:: RECORDS ::
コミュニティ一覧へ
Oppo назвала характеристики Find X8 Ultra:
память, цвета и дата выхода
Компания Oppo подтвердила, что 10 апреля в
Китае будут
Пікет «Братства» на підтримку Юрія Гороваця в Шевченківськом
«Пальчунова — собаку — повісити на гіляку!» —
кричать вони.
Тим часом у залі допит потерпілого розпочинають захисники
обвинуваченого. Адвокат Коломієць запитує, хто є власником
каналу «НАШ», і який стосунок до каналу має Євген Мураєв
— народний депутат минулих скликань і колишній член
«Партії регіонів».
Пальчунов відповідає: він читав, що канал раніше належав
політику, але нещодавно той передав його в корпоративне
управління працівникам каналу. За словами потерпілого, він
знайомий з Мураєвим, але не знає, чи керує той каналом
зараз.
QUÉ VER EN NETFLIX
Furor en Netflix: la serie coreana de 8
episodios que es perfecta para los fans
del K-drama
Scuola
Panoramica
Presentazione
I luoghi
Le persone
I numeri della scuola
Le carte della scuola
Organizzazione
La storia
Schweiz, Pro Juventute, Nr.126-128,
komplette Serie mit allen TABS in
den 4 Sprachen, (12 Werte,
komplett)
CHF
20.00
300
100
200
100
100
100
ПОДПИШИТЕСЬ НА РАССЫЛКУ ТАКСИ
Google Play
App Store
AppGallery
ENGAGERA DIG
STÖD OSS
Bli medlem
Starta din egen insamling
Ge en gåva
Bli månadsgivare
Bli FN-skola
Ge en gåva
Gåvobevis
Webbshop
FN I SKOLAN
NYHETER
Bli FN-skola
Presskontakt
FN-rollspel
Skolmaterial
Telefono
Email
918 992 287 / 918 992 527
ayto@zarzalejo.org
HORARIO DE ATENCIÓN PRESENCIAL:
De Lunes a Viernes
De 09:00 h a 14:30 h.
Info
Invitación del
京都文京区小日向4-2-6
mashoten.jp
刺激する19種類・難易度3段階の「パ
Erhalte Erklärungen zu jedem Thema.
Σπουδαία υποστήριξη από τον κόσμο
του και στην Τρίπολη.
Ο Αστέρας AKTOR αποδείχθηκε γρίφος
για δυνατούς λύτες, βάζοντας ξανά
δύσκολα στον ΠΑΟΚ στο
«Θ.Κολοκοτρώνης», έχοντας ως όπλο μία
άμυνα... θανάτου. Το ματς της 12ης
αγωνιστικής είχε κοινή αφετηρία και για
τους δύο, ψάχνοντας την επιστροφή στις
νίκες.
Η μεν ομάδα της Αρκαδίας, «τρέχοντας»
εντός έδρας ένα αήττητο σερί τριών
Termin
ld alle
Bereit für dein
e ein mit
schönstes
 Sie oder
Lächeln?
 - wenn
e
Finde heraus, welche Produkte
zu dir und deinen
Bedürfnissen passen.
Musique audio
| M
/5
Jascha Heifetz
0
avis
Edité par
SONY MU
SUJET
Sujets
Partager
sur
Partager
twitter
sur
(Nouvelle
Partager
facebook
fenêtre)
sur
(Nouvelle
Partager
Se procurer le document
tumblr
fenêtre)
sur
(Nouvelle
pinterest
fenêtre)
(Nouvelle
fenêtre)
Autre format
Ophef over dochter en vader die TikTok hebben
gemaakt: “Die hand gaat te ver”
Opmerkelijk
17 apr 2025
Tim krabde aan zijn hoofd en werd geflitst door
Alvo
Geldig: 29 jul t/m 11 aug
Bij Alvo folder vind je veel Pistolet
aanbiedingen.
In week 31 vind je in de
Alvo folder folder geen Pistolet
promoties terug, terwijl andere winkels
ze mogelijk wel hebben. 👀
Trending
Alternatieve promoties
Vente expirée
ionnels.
:::
## WORK REQUIRED:
Respond with a number only: how many lines in the material contain the string "hebben"?

## ANSWER TO THE EXERCISE:
2